L’univers millefeuille
Au début des années 80, Richard Feynman se demandait si l’Univers obéissait à une Théorie du Tout, ou bien s’il était structuré comme un oignon avec de multiples strates dont chacune obéissait à des lois différentes. Aujourd’hui, tout nous indique que la seconde hypothèse est la bonne.
Plus on étend la vision humaine vers les échelles extrêmes, petites ou grandes, plus on perçoit que leur étendue est immense et peut-être infinie. Ainsi, l’Univers prend une allure fractale : à chaque niveau d’échelle se développent de nouvelles structures. C’est probablement pourquoi aucune théorie, même qualifiée de fondamentale, n’est capable d’embrasser toutes les échelles.
Alors, il faut se résoudre à l’idée que l’Univers est fait comme un millefeuille.
Les différentes couches du millefeuille
Chacune des strates fait émerger de nouvelles structures dans la ou les strates du dessus, et chacune de ces structures fait naître de nouvelles lois. Ainsi, en partant du bas :
- Sous l’échelle de Planck, se situe une zone inaccessible, une terra incognita qui ne peut obéir à nos théories car elles sont incompatibles à ces échelles. Des théories en cours d’élaboration, telles celle des cordes et celle de la gravité quantique à boucles, laissent entendre que ce monde ferait émerger celui qui nous est connu : l’espace-temps lui-même, la mécanique quantique et la relativité générale.
- De cette terra incognita, émerge le monde des particules habité par le flou quantique.
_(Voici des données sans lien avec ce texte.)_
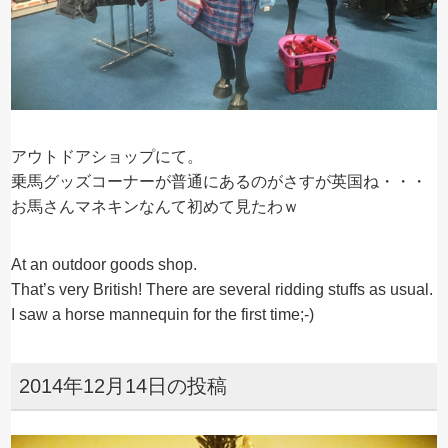
アウトドアショップにて。
乗馬グッズコーナーが普通にあるのがさすが英国ね・・・
お馬さんマネキンなんて初めて見たわｗ
At an outdoor goods shop.
That’s very British! There are several ridding stuffs as usual.
I saw a horse mannequin for the first time;-)
2014年12月14日の投稿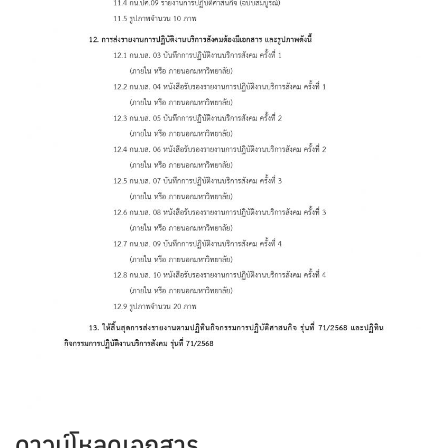
ดาวน์โหลดเอกสาร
Nous commençons à bien le connaître, même s’il nous apparaît toujours aussi contre-intuitif.
- En s’agrégeant, les particules font émerger les structures macroscopiques c’est-à-dire notre monde de tous les jours. Le mécanisme de la décohérence semble expliquer la transition. De nouvelles lois physiques ont été créées pour appréhender ce qui se passe à nos échelles, notamment la thermodynamique.
- On découvre jour après jour, de nouvelles structures émergentes que l’on ne peut expliquer qu’en trouvant de nouvelles lois : décrire les phases gazeuses, liquides et solides des corps, les semi-conducteurs ou les états condensés de la matière par exemple.
- L’échelle des galaxies et de l’Univers observable a fait l’objet de modèles cosmologiques grâce à la relativité générale, d’une manière très simplificatrice : en considérant les galaxies comme des particules et le cosmos comme un gaz formé de ces particules. Des modèles plus sophistiqués incorporant les forces autres que la gravitation, restent à trouver.
- Quant à l’existence d’une possible échelle supérieure au-delà de l’Univers observable, elle reste un mystère lié à celui d’un éventuel multivers. Une autre terra incognita.
Voilà ce qu’est l’Univers millefeuille : une Matriochka dont chaque poupée crée sa propre physique.
Richard Feynman voyait cette structure stratifiée comme une mauvaise nouvelle pour la physique : il craignait que les physiciens s’épuisent à découvrir toutes ces lois « locales ». Aujourd’hui, les idées ont évolué. La Théorie du Tout apparaît de plus en plus comme une idée religieuse, ou comme le mythe newtonien poussé à l’extrême. Au contraire, l’Univers millefeuille offrira à tout jamais une richesse incroyable de nouveaux problèmes pour nourrir la communauté scientifique et faire avancer la connaissance.